Aos poucos, ao sair do seu apartamento e explorar os corredores, você percebe que o tal fenômeno está afetando não somente os humanos, mas também plantas e até a própria fundação do prédio. Pessoas que só olharam de relance pra fora estão sofrendo mutações, se entregando à loucura ou simplesmente morrendo.
A partir desse crescente focado na loucura, existem elementos que ajudam a compor a estranha atmosfera de Look Outside, que pra mim é quase magistral. A começar pela arte de Coulombe, que traz essencialmente o medo através da familiaridade. Gráficos pixelados puxam uma nostalgia dos jogos das décadas de 80 e 90, quando boa parte do seu conteúdo era de fantasia e, ao mesmo tempo, o artista usa imagens grotescas como a de um olho saindo do corte podre em uma barriga exposta.
Não é nada inovador, mas o estilo do traço, juntamente com as ideias perturbadoras que o jogo utiliza, criam uma sensação crescente de medo, não somente pelo que você pode encontrar visualmente, mas também pela possibilidade do que pode aparecer. Em certo momento eu encontrei um homem de costas escovando os dentes e, depois de uma série de diálogos casuais, parecia que o homem estava são, mas assim que ele se virou mais da metade do seu corpo era composta por dentes e sangue.
É o tipo de visão que eleva ainda mais o nível do inesperado e da loucura que se pode encontrar nos apartamentos. Você começa a pensar: qual será o próximo? Um bebê-rato natimorto? Uma criança derretida que fala e anda? Um monstro sem corpo que segue o jogador por todos os andares? Tudo é possível nesse microcosmo.
Outro elemento que eleva a jogatina é a trilha sonora. São diversas músicas que trazem uma vibe quase confortável, mas ao mesmo tempo incômoda. É como se toda a sonoridade de Look Outside fosse uma versão diferente da famigerada trilha de Lavender Town.
O clássico bate e espera
Já de cara podemos destacar que o combate é em turnos. Se visualmente o projeto se assemelha a jogos da era 16 bits, obviamente o combate não seria diferente. Aqui todos os clássicos botões de atacar, usar especiais, se defender e fugir estão presentes.
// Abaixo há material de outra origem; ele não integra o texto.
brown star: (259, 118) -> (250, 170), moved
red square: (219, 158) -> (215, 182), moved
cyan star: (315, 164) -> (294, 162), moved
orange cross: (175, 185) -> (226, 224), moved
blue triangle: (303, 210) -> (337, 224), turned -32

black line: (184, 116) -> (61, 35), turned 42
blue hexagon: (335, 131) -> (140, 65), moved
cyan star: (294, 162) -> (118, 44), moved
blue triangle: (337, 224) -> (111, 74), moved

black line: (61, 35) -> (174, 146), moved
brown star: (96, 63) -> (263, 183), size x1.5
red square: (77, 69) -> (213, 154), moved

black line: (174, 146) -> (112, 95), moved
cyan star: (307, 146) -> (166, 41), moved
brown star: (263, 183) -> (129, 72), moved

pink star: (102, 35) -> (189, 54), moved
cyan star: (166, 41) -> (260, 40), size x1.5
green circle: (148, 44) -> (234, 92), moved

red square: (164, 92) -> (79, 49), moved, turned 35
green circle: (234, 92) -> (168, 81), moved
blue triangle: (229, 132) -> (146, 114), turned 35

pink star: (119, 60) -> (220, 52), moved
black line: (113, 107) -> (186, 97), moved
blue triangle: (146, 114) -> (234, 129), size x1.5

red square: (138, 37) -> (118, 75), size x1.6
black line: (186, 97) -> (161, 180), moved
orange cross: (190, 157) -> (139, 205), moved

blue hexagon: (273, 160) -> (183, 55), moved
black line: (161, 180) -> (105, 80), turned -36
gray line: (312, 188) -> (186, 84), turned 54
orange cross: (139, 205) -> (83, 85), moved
Alguns pontos divergentes que achei interessante são as adições de sistemas de quebra das armas e ataques de alto risco e alta recompensa, que fazem com que causar mais dano possa danificar seu equipamento. O combate pode ser simplório demais depois de um tempo, mas acredito que é sólido o suficiente para não ser considerado fraco.
Existe um sistema de exploração que inicialmente tinha me desagradado, mas com o passar do tempo eu compreendi sua função. Conforme você explora, existe um nível de periculosidade que cresce. Quanto mais tempo passa fora do seu apartamento, mais XP ganha, porém mais monstros e loucuras aparecem.
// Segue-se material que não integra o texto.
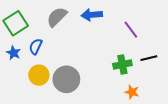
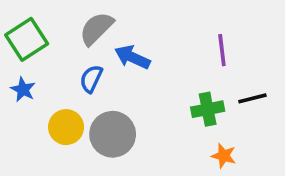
blue arrow: (92, 15) -> (132, 57), moved, turned 30
purple line: (131, 30) -> (222, 50), turned 30
blue semicircle: (36, 47) -> (91, 79), moved

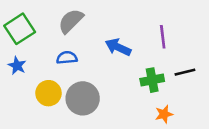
blue arrow: (132, 57) -> (118, 47), moved
blue semicircle: (91, 79) -> (67, 58), turned 60
orange star: (224, 156) -> (164, 114), turned -30

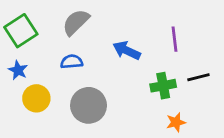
yellow circle: (48, 93) -> (36, 98), moved

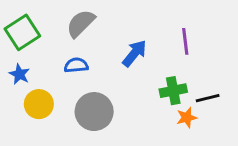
blue arrow: (127, 50) -> (134, 53), turned 104
black line: (198, 77) -> (208, 98), moved
orange star: (176, 122) -> (187, 118), moved

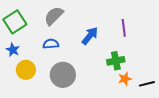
black line: (208, 98) -> (147, 84), moved

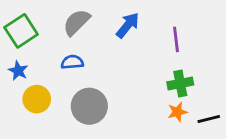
blue arrow: (90, 36) -> (128, 25), moved
green cross: (116, 61) -> (180, 83), moved

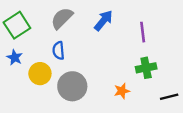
blue semicircle: (72, 62) -> (58, 51), turned -90
yellow circle: (37, 99) -> (40, 74), moved
orange star: (177, 112) -> (122, 91), moved

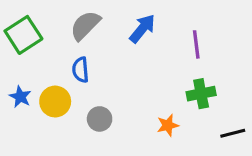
blue star: (15, 57) -> (20, 97), moved
gray circle: (72, 86) -> (100, 119), size x0.6

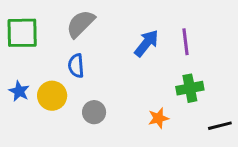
blue arrow: (142, 29) -> (146, 43), moved
green square: (23, 35) -> (22, 33), turned 32

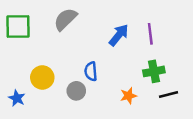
blue semicircle: (76, 66) -> (91, 71), moved
blue star: (19, 91) -> (17, 98), moved
black line: (220, 126) -> (169, 94), moved

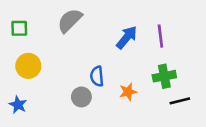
green square: (18, 27) -> (19, 28), size x0.6
yellow circle: (42, 77) -> (28, 66), moved
orange star: (128, 96) -> (128, 92), moved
Além disso, o combate é extremamente punitivo, com monstros podendo matar seu personagem com apenas um hit se você não se planejar. Logo quando você encontra uma criatura perigosa demais, o jogo te avisa que você deveria correr. Porém, essa dificuldade, aliada a periculosidade, é extremamente eficaz para te fazer temer por sua vida quanto mais tempo passa fora de casa. Faz você ter medo de abrir aquela porta, virar aquele corredor ou checar aquele corpo.
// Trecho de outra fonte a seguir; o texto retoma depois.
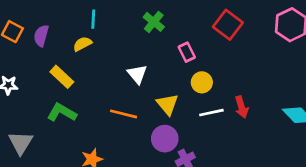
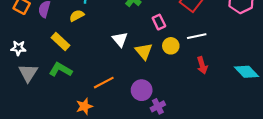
yellow triangle: (167, 104) -> (144, 51), moved
white line: (211, 113) -> (197, 36), moved
orange line: (124, 114) -> (104, 83), moved, turned -42
gray triangle: (21, 143) -> (28, 73), moved

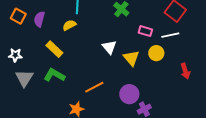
pink rectangle: (159, 22) -> (145, 31), turned -48
white line: (197, 36) -> (170, 35), moved

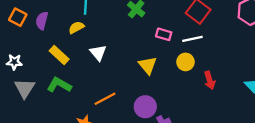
white triangle: (109, 47) -> (98, 53), moved
yellow circle: (156, 53) -> (185, 62), moved

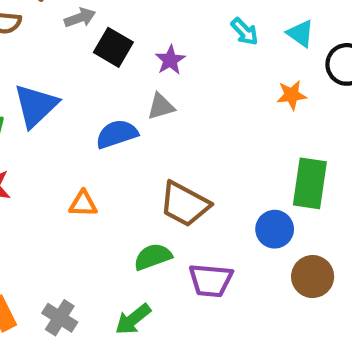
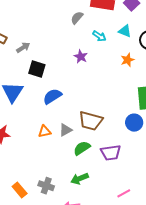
black square: (113, 47) -> (37, 69), moved
purple star: (170, 60) -> (81, 57), moved
gray triangle: (161, 107) -> (66, 130), moved
green arrow: (133, 319) -> (80, 179), turned 30

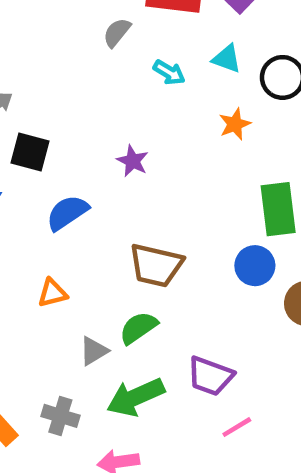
purple star: (81, 57) -> (133, 161), moved
gray triangle: (66, 130) -> (94, 351), moved
purple trapezoid: (111, 153) -> (210, 376), moved, turned 30
green arrow: (80, 179) -> (136, 397), size x1.4

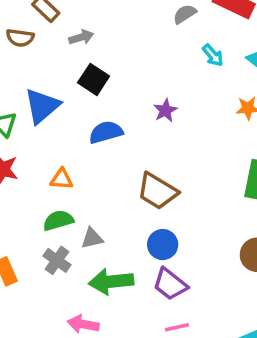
blue circle: (255, 266) -> (163, 245), moved
orange triangle: (52, 293) -> (62, 179), moved
green semicircle: (138, 328) -> (58, 220), moved
gray cross: (60, 416) -> (57, 260), moved

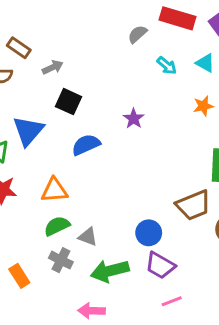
orange triangle: (62, 179) -> (54, 190), size x1.4
brown trapezoid: (157, 191) -> (193, 205), moved, turned -45
gray triangle: (92, 238) -> (88, 237), turned 42

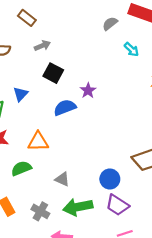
brown rectangle: (19, 48) -> (27, 18), moved
purple star: (134, 119) -> (88, 91), moved
blue triangle: (28, 131) -> (21, 94), size x0.6
green semicircle: (57, 226) -> (21, 168), moved
gray cross: (61, 260) -> (40, 211), moved

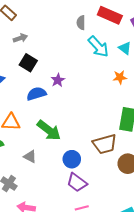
gray semicircle: (110, 24) -> (81, 23), turned -56
cyan arrow: (131, 49) -> (98, 47), size x1.6
green arrow: (78, 207) -> (49, 130), moved, turned -135

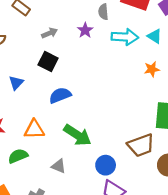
gray arrow: (20, 38) -> (50, 33), moved
cyan arrow: (98, 47) -> (125, 37), turned -40
purple star: (58, 80) -> (85, 30), moved

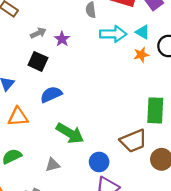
purple star: (85, 30) -> (62, 39), moved
orange star: (152, 69) -> (141, 55), moved
orange triangle: (34, 129) -> (18, 117), moved
gray triangle: (59, 166) -> (53, 165), turned -35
Outra mecânica interessante é que dentro do seu apartamento, existe uma série de mini-atividades que podem ajudar a upar o seu personagem. Tomar banho e escovar os dentes por exemplo ajudam a subir alguns status, jogar videogames ou até mesmo mexer na internet também contribuem, a única ressalva ficando para os benefícios dessas atividades, já que algumas delas nunca têm uma explicação concreta de seu impacto direto na gameplay.
Sucessor espiritual de Undertale?
Cada hora que passava com o jogo me lembrava de um outro projetinho chamado Undertale. O jogo de Toby Fox me marcou muito em meados dos anos 2010 por me apresentar uma nova roupagem ao estilo pixel arte de RPG de turno. Apesar da temática diferente, o sistema de diálogos, personagens e consequências tem paralelos interessantes com Look Outside.
Além do combate e do horror, o jogo de Francis Coulombe tem uma extensa rede NPCs estranhos, side quests e interações interessantes que se parecem com Undertale. Figuras amigáveis podem ser atacadas a todo momento, e você terá que arcar com as consequências disso. Existem personagens que parecem ser inofensivos, mas ao tentar ajudá-los você acaba causando tragédias.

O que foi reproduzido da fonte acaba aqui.